Der Erfolg des Marvel Cinematic Universe lässt auch 20th Century Fox nicht kalt. So spekuliert man nun darüber, wie man die X-Men Filme und die Fantastic Four nach einem Reboot zu einem zusammenhängenden Filmuniversum aufbauen kann. Mark Miller soll es richten.
Der schottische Comicautor Mark Millar kennt sich mit der Materie aus. Nachdem er anfänglich für DC Comics arbeitete, wechselte er 2000 zum Konkurrenten MARVEL und arbeitete dort an vielen Serien mit: Ultimate X-Men (#1–12, 15–33), Wolverine (#20–32), Marvel Knights Spiderman (#1–12) und Ultimate Fantastic Four (#1–6; #21–32). Nun soll er als Berater bei 20th Century Fox die X-Men Reihe und den Reboot der Fantastic Four wirken.
Der Reboot der Fantastic Four soll 2014 geschehen und dabei sollen die beiden “alten” Filme keine Rolle mehr spielen, ebenso die Schauspieler nicht mehr. Dies wäre vor allem bei Chris Evans ein Problem. Bei den beiden “alten” Filmen spielte dieser noch die Rolle des Johnny Storm, inzwischen hat er jedoch die Seiten gewechselt und hat die Rolle des Captain America im Marvel Cinematic Universe übernommen.

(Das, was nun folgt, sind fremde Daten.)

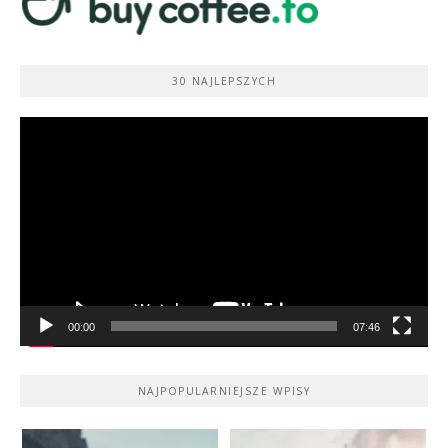
30 NAJLEPSZYCH
Odtwarzacz
video
00:00
07:46
NAJPOPULARNIEJSZE WPISY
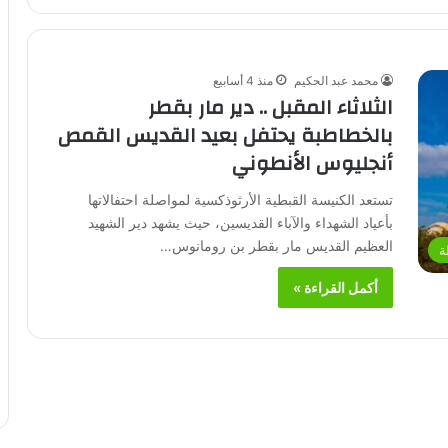
محمد عبد الحكيم
منذ 4 أسابيع
الثلاثاء المقبل .. دير مار بقطر
بالخطاطبة يحتفل بعيد القديس القمص
أنجليوس الأنطوني
تستعد الكنيسة القبطية الأرثوذكسية لمواصلة احتفالاتها
بأعياد الشهداء والآباء القديسين، حيث يشهد دير الشهيد
العظيم القديس مار بقطر بن رومانوس…
ة
أكمل القراءة »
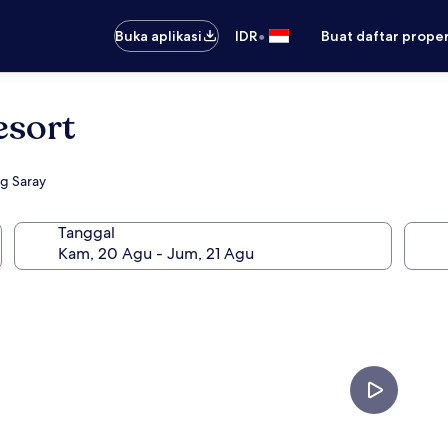
•
Buka aplikasi
IDR
Buat daftar prope
esort
ng Saray
Tanggal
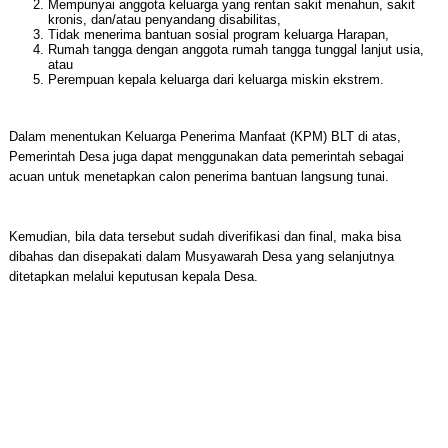
Mempunyai anggota keluarga yang rentan sakit menahun, sakit
kronis, dan/atau penyandang disabilitas,
Tidak menerima bantuan sosial program keluarga Harapan,
Rumah tangga dengan anggota rumah tangga tunggal lanjut usia,
atau
Perempuan kepala keluarga dari keluarga miskin ekstrem.
Dalam menentukan Keluarga Penerima Manfaat (KPM) BLT di atas,
Pemerintah Desa juga dapat menggunakan data pemerintah sebagai
acuan untuk menetapkan calon penerima bantuan langsung tunai.
Kemudian, bila data tersebut sudah diverifikasi dan final, maka bisa
dibahas dan disepakati dalam Musyawarah Desa yang selanjutnya
ditetapkan melalui keputusan kepala Desa.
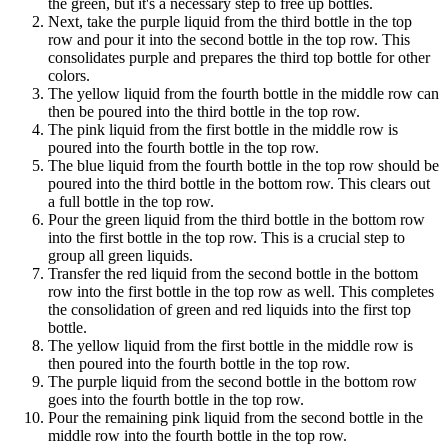
the green, but it's a necessary step to free up bottles.
Next, take the purple liquid from the third bottle in the top
row and pour it into the second bottle in the top row. This
consolidates purple and prepares the third top bottle for other
colors.
The yellow liquid from the fourth bottle in the middle row can
then be poured into the third bottle in the top row.
The pink liquid from the first bottle in the middle row is
poured into the fourth bottle in the top row.
The blue liquid from the fourth bottle in the top row should be
poured into the third bottle in the bottom row. This clears out
a full bottle in the top row.
Pour the green liquid from the third bottle in the bottom row
into the first bottle in the top row. This is a crucial step to
group all green liquids.
Transfer the red liquid from the second bottle in the bottom
row into the first bottle in the top row as well. This completes
the consolidation of green and red liquids into the first top
bottle.
The yellow liquid from the first bottle in the middle row is
then poured into the fourth bottle in the top row.
The purple liquid from the second bottle in the bottom row
goes into the fourth bottle in the top row.
Pour the remaining pink liquid from the second bottle in the
middle row into the fourth bottle in the top row.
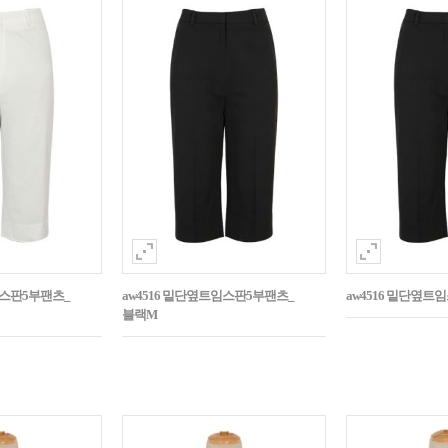
임스판5부팬츠_
aw4516 밑단옆트임스판5부팬츠_
aw4516 밑단옆트
블랙M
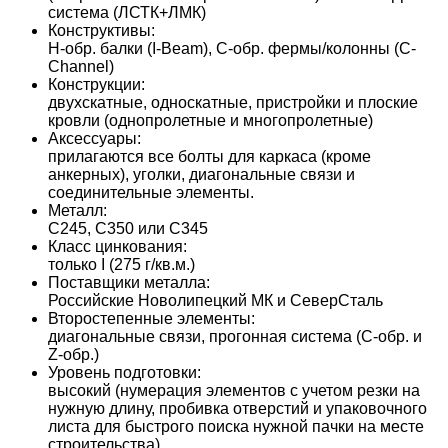
система (ЛСТК+ЛМК)
Конструктивы:
H-обр. балки (I-Beam), C-обр. фермы/колонны (C-
Channel)
Конструкции:
двухскатные, односкатные, пристройки и плоские
кровли (однопролетные и многопролетные)
Аксессуары:
прилагаются все болты для каркаса (кроме
анкерных), уголки, диагональные связи и
соединительные элементы.
Металл:
С245, С350 или С345
Класс цинкования:
только I (275 г/кв.м.)
Поставщики металла:
Российские Новолипецкий МК и СеверСталь
Второстепенные элементы:
диагональные связи, прогонная система (С-обр. и
Z-обр.)
Уровень подготовки:
высокий (нумерация элементов с учетом резки на
нужную длину, пробивка отверстий и упаковочного
листа для быстрого поиска нужной пачки на месте
строительства)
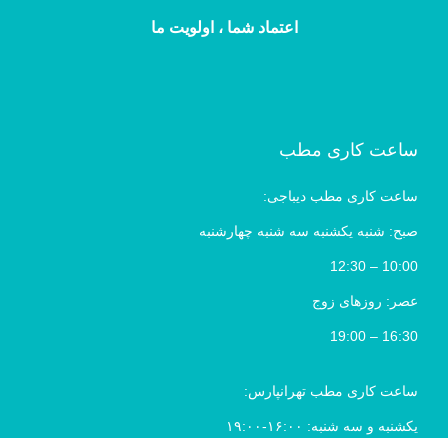
اعتماد شما ، اولویت ما
ساعت کاری مطب
ساعت کاری مطب دیباجی:
صبح: شنبه یکشنبه سه شنبه چهارشنبه
10:00 – 12:30
عصر: روزهای زوج
16:30 – 19:00
ساعت کاری مطب تهرانپارس:
یکشنبه و سه شنبه: ۱۶:۰۰-۱۹:۰۰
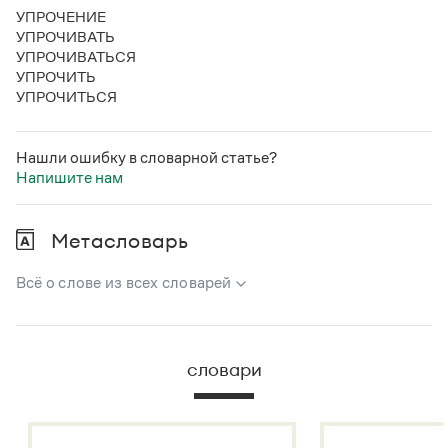
УПРОЧЕНИЕ
УПРОЧИВАТЬ
УПРОЧИВАТЬСЯ
УПРОЧИТЬ
УПРОЧИТЬСЯ
Нашли ошибку в словарной статье?
Напишите нам
Метасловарь
Всё о слове из всех словарей
В метасловаре Грамоты в удобном виде собрана вся
информация из следующих словарей:
словари
Русский орфографический словарь
Большой толковый словарь русского языка
Большой толковый словарь русских существительных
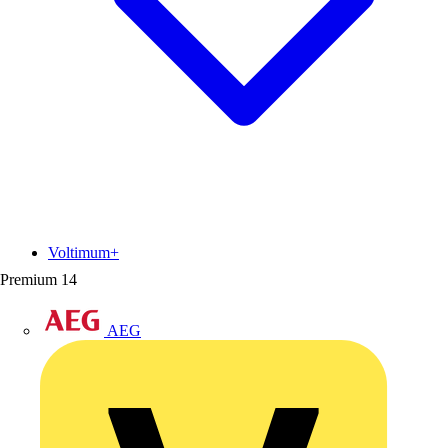
Voltimum+
Premium
14
AEG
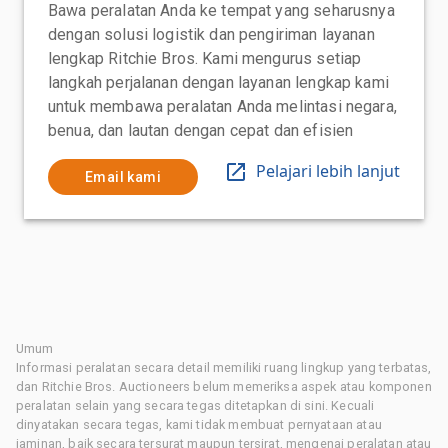
Bawa peralatan Anda ke tempat yang seharusnya
dengan solusi logistik dan pengiriman layanan
lengkap Ritchie Bros. Kami mengurus setiap
langkah perjalanan dengan layanan lengkap kami
untuk membawa peralatan Anda melintasi negara,
benua, dan lautan dengan cepat dan efisien
Pelajari lebih lanjut
Email kami
Umum
Informasi peralatan secara detail memiliki ruang lingkup yang terbatas,
dan Ritchie Bros. Auctioneers belum memeriksa aspek atau komponen
peralatan selain yang secara tegas ditetapkan di sini. Kecuali
dinyatakan secara tegas, kami tidak membuat pernyataan atau
jaminan, baik secara tersurat maupun tersirat, mengenai peralatan atau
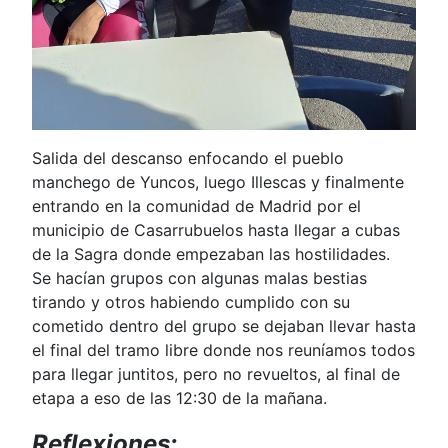
Salida del descanso enfocando el pueblo
manchego de Yuncos, luego Illescas y finalmente
entrando en la comunidad de Madrid por el
municipio de Casarrubuelos hasta llegar a cubas
de la Sagra donde empezaban las hostilidades.
Se hacían grupos con algunas malas bestias
tirando y otros habiendo cumplido con su
cometido dentro del grupo se dejaban llevar hasta
el final del tramo libre donde nos reuníamos todos
para llegar juntitos, pero no revueltos, al final de
etapa a eso de las 12:30 de la mañana.
Reflexiones:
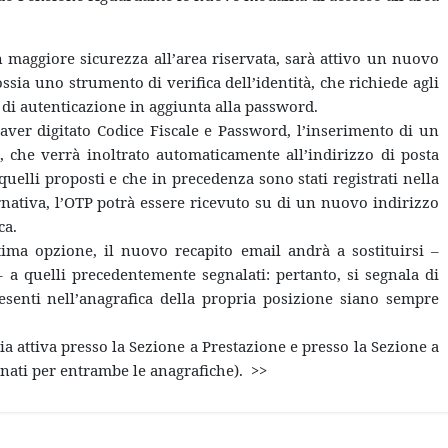
n maggiore sicurezza all’area riservata, sarà attivo un nuovo
ssia uno strumento di verifica dell’identità, che richiede agli
 di autenticazione in aggiunta alla password.
ver digitato Codice Fiscale e Password, l’inserimento di un
, che verrà inoltrato automaticamente all’indirizzo di posta
quelli proposti e che in precedenza sono stati registrati nella
ernativa, l’OTP potrà essere ricevuto su di un nuovo indirizzo
ca.
ltima opzione, il nuovo recapito email andrà a sostituirsi –
a quelli precedentemente segnalati: pertanto, si segnala di
resenti nell’anagrafica della propria posizione siano sempre
ia attiva presso la Sezione a Prestazione e presso la Sezione a
rnati per entrambe le anagrafiche). >>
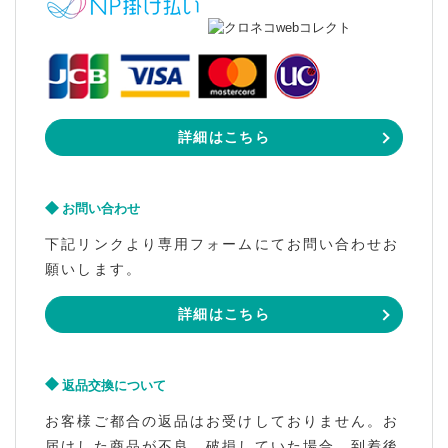
詳細はこちら
お問い合わせ
下記リンクより専用フォームにてお問い合わせお
願いします。
詳細はこちら
返品交換について
お客様ご都合の返品はお受けしておりません。お
届けした商品が不良、破損していた場合、到着後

Auf Mark Millers Liste steht vor allem ein Wort ganz oben auf der Liste: Crossover. Von MARVEL gelernt will man die beiden Serien mittelfristig zusammenführen. Dies soll jedoch erst nach dem Reboot der Fantastic Four passieren, daher soll man nicht mit Wolverine oder einem anderen X-Men im ersten neuen Film der Fantastic Four rechnen. Ein Crossover-Film wie bei “The Avengers” ist dann aber nur noch eine Frage der Zeit.